Bolsonaro, um ex-paraquedista do Exército e um possível candidato à presidência, dedicou seu voto naquele dia à memória do coronel Carlos Alberto Brilhante Ustra, chefe do DOI-Codi, órgão de inteligência responsável por reprimir os críticos ao regime militar. O deputado enalteceu Ustra como “o pavor de Dilma Rousseff”.

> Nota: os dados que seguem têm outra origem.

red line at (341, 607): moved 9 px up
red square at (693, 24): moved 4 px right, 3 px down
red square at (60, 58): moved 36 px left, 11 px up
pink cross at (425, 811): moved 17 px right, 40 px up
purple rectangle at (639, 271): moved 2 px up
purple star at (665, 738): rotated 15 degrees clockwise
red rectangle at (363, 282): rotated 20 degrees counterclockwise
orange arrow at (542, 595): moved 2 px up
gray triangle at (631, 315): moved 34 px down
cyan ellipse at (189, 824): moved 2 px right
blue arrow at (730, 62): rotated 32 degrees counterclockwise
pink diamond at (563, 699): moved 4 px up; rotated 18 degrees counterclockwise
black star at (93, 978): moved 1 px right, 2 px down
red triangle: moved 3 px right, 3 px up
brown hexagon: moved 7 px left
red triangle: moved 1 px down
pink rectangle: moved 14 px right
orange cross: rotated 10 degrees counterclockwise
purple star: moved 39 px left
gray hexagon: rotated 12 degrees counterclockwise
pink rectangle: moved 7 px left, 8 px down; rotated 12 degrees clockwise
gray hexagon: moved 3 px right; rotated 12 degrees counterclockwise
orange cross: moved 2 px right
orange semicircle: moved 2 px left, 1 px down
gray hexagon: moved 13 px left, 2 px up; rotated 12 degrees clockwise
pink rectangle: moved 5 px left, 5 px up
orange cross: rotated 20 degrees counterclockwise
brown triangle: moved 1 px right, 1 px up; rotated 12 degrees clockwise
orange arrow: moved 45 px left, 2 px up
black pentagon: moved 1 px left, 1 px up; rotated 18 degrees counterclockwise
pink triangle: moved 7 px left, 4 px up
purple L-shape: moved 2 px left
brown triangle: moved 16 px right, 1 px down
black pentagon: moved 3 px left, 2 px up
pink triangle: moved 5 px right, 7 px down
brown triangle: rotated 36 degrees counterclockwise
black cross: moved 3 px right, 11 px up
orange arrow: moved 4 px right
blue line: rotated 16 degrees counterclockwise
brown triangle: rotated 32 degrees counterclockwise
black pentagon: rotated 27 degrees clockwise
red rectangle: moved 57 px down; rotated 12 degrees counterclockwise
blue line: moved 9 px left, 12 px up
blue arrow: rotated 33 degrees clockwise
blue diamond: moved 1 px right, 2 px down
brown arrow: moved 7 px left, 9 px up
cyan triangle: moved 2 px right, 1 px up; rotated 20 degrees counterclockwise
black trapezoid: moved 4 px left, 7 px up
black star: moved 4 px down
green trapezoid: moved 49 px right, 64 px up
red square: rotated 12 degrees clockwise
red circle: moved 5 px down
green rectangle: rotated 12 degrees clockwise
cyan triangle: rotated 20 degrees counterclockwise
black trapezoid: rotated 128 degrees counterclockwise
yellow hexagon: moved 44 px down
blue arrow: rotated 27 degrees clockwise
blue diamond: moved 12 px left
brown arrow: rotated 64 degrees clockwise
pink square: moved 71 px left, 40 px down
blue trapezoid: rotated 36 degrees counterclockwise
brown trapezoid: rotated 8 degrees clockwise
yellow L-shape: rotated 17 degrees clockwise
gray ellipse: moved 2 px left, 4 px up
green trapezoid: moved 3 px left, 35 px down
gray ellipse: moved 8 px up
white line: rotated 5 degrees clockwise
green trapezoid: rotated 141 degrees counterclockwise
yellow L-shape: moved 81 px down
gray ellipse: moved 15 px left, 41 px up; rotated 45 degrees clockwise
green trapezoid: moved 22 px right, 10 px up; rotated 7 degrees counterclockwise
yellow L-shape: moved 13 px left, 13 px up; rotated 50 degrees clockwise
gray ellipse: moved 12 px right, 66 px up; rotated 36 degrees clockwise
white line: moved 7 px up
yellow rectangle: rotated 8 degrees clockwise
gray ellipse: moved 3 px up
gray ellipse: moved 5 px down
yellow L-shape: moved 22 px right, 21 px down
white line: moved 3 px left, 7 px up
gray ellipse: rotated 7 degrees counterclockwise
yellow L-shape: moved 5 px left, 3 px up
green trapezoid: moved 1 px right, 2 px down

Ele está certo a respeito disso. Por três anos no início dos anos 70, a presidente, ex-guerrilheira marxista, foi submetida a choques elétricos em diferentes partes de seu corpo e suspensa em um pau-de-arara (quando a pessoa fica de ponta-cabeça, presa pelos pulsos e tornozelos). Ela sofreu sangramento interno e um de seus dentes foi arrancado por um soco de um interrogador.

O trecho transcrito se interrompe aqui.